Das war eine Mischung aus starkem Tobak und einem beachtlichen  Schuß Verzweiflung. Dies hat Gründe, die schon im Programm des Historikertags erkennbar waren. Frank Walter Steinmeier hätte vergeblich nach außenpolitischer Orientierung gesucht, hätte er sich nach Hamburg auf den Weg gemacht. Auf dem Historikertag, der diesmal unter dem Motto „Glaubensfragen“ stand, hätte er weder Anregungen zur Diplomatiegeschichte noch zur Militärgeschichte finden können. Wer, wann, was zu wem gesagt hat und mit welchen Hintergedanken, welche Interessen hinter Rüstungswettläufen und Truppenbewegungen standen, oder wer, wann über wie viele Kanonen oder Panzer verfügte, das sind nicht die Fragen, über die derzeit im Fach Geschichte nachgedacht wird. 

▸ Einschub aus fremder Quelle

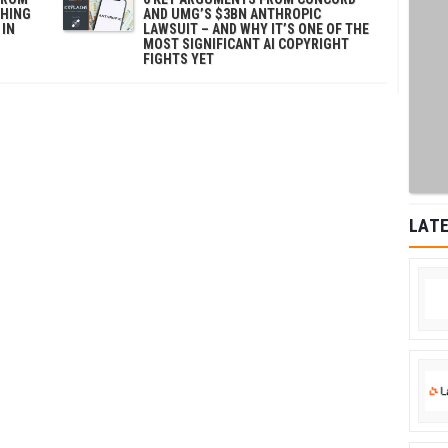
SHING
AND UMG’S $3BN ANTHROPIC
 IN
LAWSUIT – AND WHY IT’S ONE OF THE
MOST SIGNIFICANT AI COPYRIGHT
FIGHTS YET
LATE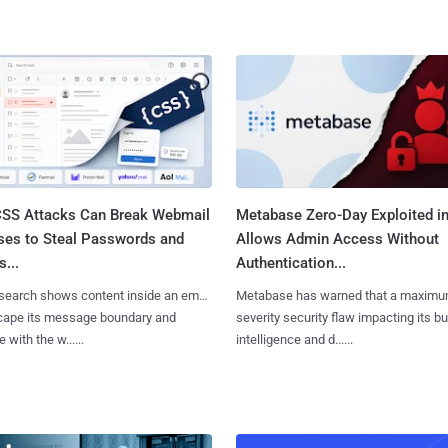
SS Attacks Can Break Webmail
Metabase Zero-Day Exploited in
ses to Steal Passwords and
Allows Admin Access Without
...
Authentication...
search shows content inside an email
Metabase has warned that a maximu
cape its message boundary and
severity security flaw impacting its b
e with the w......
intelligence and d......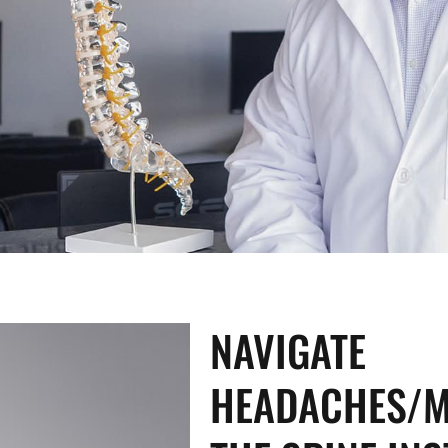
NAVIGATE
HEADACHES/M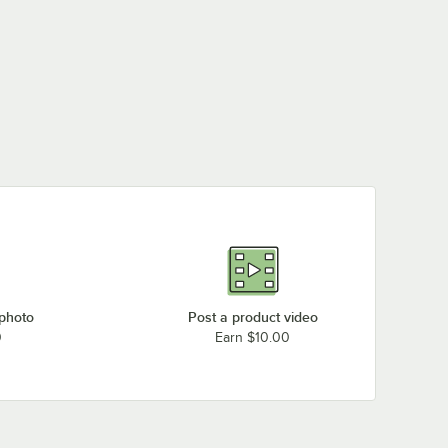
 photo
Post a product video
0
Earn $10.00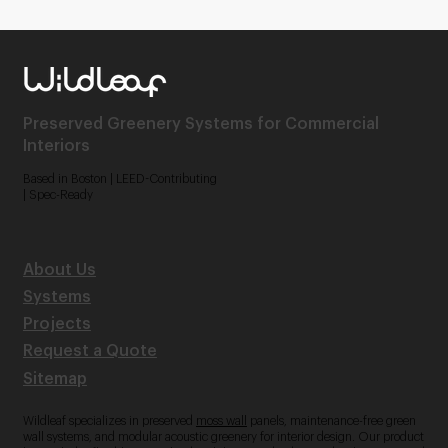
Preserved Greenery Systems for Commercial
Interiors
Based in Boston | LEED-Contributing
| Spec-Ready
About Us
Systems
Projects
Request a Quote
Sitemap
Wildleaf specializes in preserved
moss wall
panels, maintenance-free green
wall systems, and modular acoustic greenery for interior design. Our product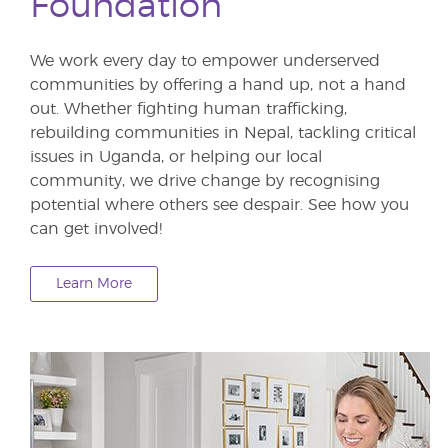
Foundation
We work every day to empower underserved
communities by offering a hand up, not a hand
out. Whether fighting human trafficking,
rebuilding communities in Nepal, tackling critical
issues in Uganda, or helping our local
community, we drive change by recognising
potential where others see despair. See how you
can get involved!
Learn More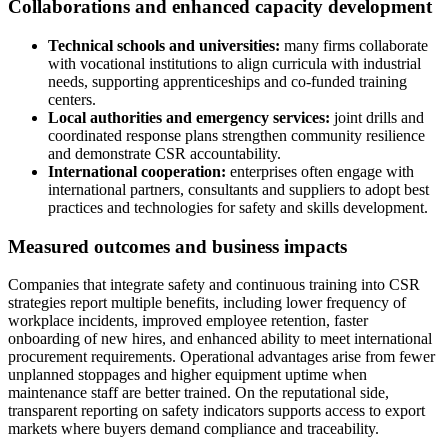
Collaborations and enhanced capacity development
Technical schools and universities:
many firms collaborate
with vocational institutions to align curricula with industrial
needs, supporting apprenticeships and co-funded training
centers.
Local authorities and emergency services:
joint drills and
coordinated response plans strengthen community resilience
and demonstrate CSR accountability.
International cooperation:
enterprises often engage with
international partners, consultants and suppliers to adopt best
practices and technologies for safety and skills development.
Measured outcomes and business impacts
Companies that integrate safety and continuous training into CSR
strategies report multiple benefits, including lower frequency of
workplace incidents, improved employee retention, faster
onboarding of new hires, and enhanced ability to meet international
procurement requirements. Operational advantages arise from fewer
unplanned stoppages and higher equipment uptime when
maintenance staff are better trained. On the reputational side,
transparent reporting on safety indicators supports access to export
markets where buyers demand compliance and traceability.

So hatten die Sektionen über Glaubensfragen denn Titel wie „Die gesunde Gesellschaft als Glaubensfrage – Zur Pathologisierung des Sozialen in der Moderne“. Hier ging es unter anderem um die angeblich willkürliche gesellschaftliche Anklage von „Müßiggängern“ und „Faulen“. Es gab „Zukunftswissen und Zukunftsglaube – Zur Geschichte der Prognostik und Zukunftsexpertise im letzten Drittel des 20. Jahrhunderts“ und „Der Glaube an die Nation – Zivilreligion in den USA und Deutschland“. Die angekündigten Beiträge dazu befaßten sich fast ausschließlich mit den Verhältnissen in den USA. Der einzige Beitrag zu Deutschland ging der Frage nach, ob hierzulande die Zivilreligion auch der Integration dient. Aus den Themenstellungen sprach sämtlich der (Aber)Glaube, es sei eigentlich alles Existierende nur „Konstruktion“ und habe keine Substanz.

Das war insgesamt zuviel unverbindliches Gerede, um sich gesellschaftlich bemerkbar zu machen. Jedwede heikle Sachfrage etwa aus der im bundesdeutschen Alltag täglich als historisches Leit- und Skandalbild präsentierten Weltkriegsära blieb ausgeblendet. So schwächt denn ein Fach selbst seine einstige Bedeutung, wenn der Mut und die Neugier fehlen, hier objektiv nach Analogien zu suchen.